● Exercise goal
Extract the opening line of the entries and every line after it, stopping at and including the line that contains "ihtiyaçlarının tanımlanması noktasında". Do not include pictures.

Records excerpted from a collection
....

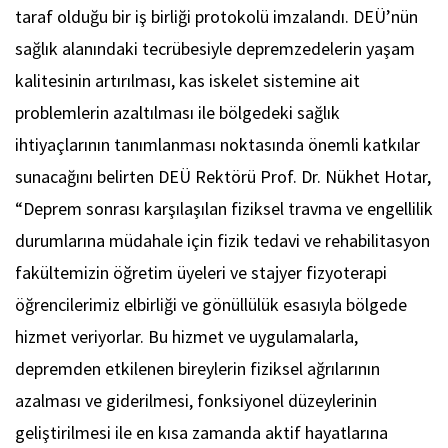
taraf olduğu bir iş birliği protokolü imzalandı. DEÜ’nün
sağlık alanındaki tecrübesiyle depremzedelerin yaşam
kalitesinin artırılması, kas iskelet sistemine ait
problemlerin azaltılması ile bölgedeki sağlık
ihtiyaçlarının tanımlanması noktasında önemli katkılar
sunacağını belirten DEÜ Rektörü Prof. Dr. Nükhet Hotar,
“Deprem sonrası karşılaşılan fiziksel travma ve engellilik
durumlarına müdahale için fizik tedavi ve rehabilitasyon
fakültemizin öğretim üyeleri ve stajyer fizyoterapi
öğrencilerimiz elbirliği ve gönüllülük esasıyla bölgede
hizmet veriyorlar. Bu hizmet ve uygulamalarla,
depremden etkilenen bireylerin fiziksel ağrılarının
azalması ve giderilmesi, fonksiyonel düzeylerinin
geliştirilmesi ile en kısa zamanda aktif hayatlarına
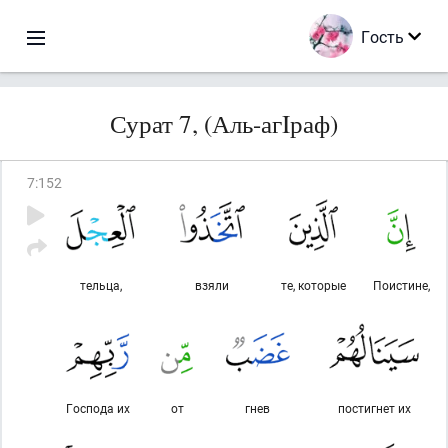
Гость
Сурат 7, (Аль-агIраф)
7
:
152
тельца,
взяли
те, которые
Поистине,
Господа их
от
гнев
постигнет их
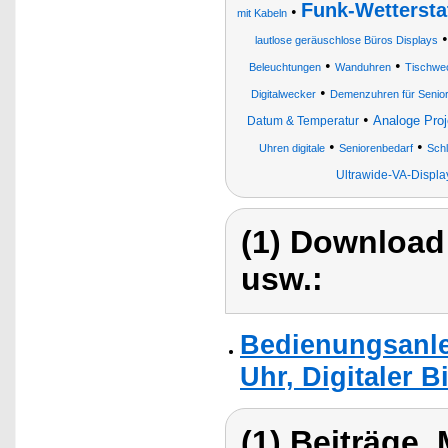
Funk-Wetterst
•
mit Kabeln
lautlose geräuschlose Büros Displays
•
•
Beleuchtungen
Wanduhren
Tischwe
•
Digitalwecker
Demenzuhren für Senio
•
Analoge Proj
Datum & Temperatur
•
•
Uhren digitale
Seniorenbedarf
Sch
Ultrawide-VA-Displa
(1) Download
usw.:
Bedienungsanlei
Uhr, Digitaler 
(1) Beiträge,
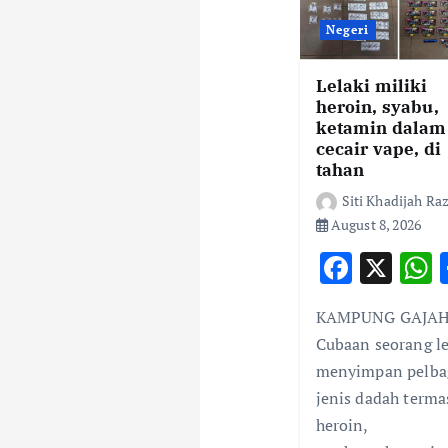
i
Negeri
g
Lelaki miliki
heroin, syabu,
ketamin dalam
a
cecair vape, di
tahan
t
Siti Khadijah Ra
August 8, 2026
i
F
X
ac
o
KAMPUNG GAJAH
e
a
Cubaan seorang le
b
s
n
menyimpan pelba
o
jenis dadah terma
o
heroin,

....

● Output for this exercise
taraf olduğu bir iş birliği protokolü imzalandı. DEÜ’nün
sağlık alanındaki tecrübesiyle depremzedelerin yaşam
kalitesinin artırılması, kas iskelet sistemine ait
problemlerin azaltılması ile bölgedeki sağlık
ihtiyaçlarının tanımlanması noktasında önemli katkılar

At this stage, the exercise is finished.